Work to be completed
Filter the records down to the lines that hold the word "厦门国际信托有限公司", and copy each of those lines.

(Document structure recognition data)
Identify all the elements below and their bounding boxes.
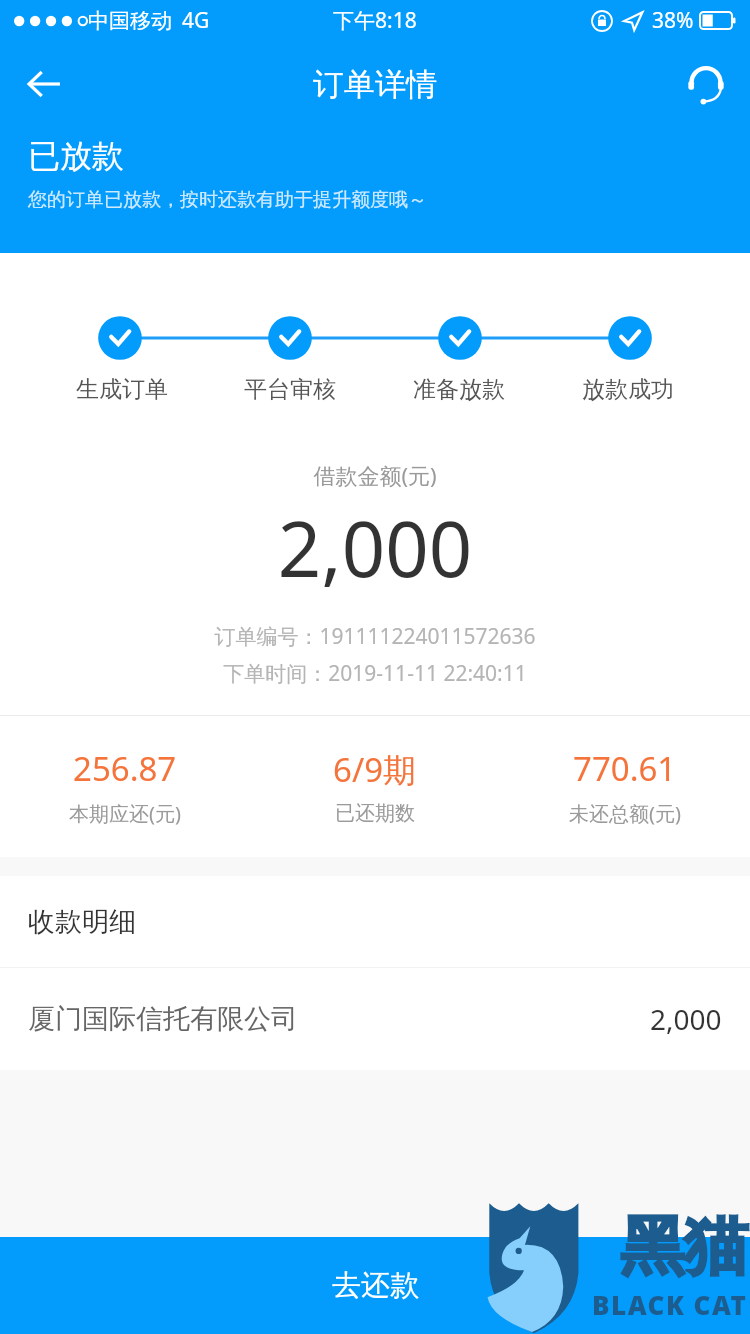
staticText: 已放款 (28, 136, 124, 176)
staticText: 已还期数 (335, 801, 415, 826)
staticText: 256.87 (73, 746, 177, 791)
staticText: 平台审核 (244, 375, 336, 404)
button[interactable]: 770.61 (500, 746, 750, 827)
staticText: 收款明细 (28, 905, 136, 939)
button[interactable]: 6/9期 (250, 747, 500, 826)
staticText: 您的订单已放款，按时还款有助于提升额度哦～ (28, 188, 427, 212)
staticText: 订单编号：191111224011572636 (0, 622, 750, 651)
button[interactable]: 去还款 (0, 1237, 750, 1334)
staticText: 订单详情 (313, 65, 437, 104)
staticText: 38% (652, 6, 694, 35)
staticText: BLACK CAT (592, 1287, 748, 1322)
staticText: 去还款 (332, 1267, 419, 1304)
staticText: 中国移动 (88, 8, 172, 34)
button[interactable]: 厦门国际信托有限公司 (0, 968, 750, 1070)
button[interactable]: Customer service (662, 40, 750, 128)
staticText: 准备放款 (413, 375, 505, 404)
staticText: 黑猫 (620, 1206, 748, 1287)
staticText: 下单时间：2019-11-11 22:40:11 (0, 659, 750, 688)
staticText: 厦门国际信托有限公司 (28, 1002, 298, 1036)
staticText: 4G (182, 6, 210, 35)
staticText: 生成订单 (76, 375, 168, 404)
staticText: 放款成功 (582, 375, 674, 404)
button[interactable]: 256.87 (0, 746, 250, 827)
staticText: 2,000 (650, 1000, 722, 1038)
staticText: 770.61 (573, 746, 677, 791)
staticText: 本期应还(元) (69, 800, 181, 827)
staticText: 下午8:18 (333, 6, 417, 35)
staticText: 2,000 (0, 496, 750, 600)
staticText: 借款金额(元) (0, 460, 750, 490)
staticText: 未还总额(元) (569, 800, 681, 827)
staticText: 6/9期 (333, 747, 417, 792)
button[interactable]: Back (0, 40, 88, 128)
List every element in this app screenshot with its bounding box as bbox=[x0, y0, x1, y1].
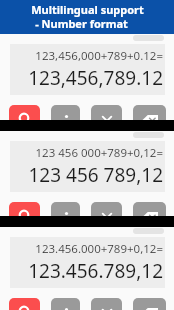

Solution to this problem
button[interactable]: 厦门国际信托有限公司 (0, 968, 750, 1070)
staticText: 厦门国际信托有限公司 (28, 1002, 298, 1036)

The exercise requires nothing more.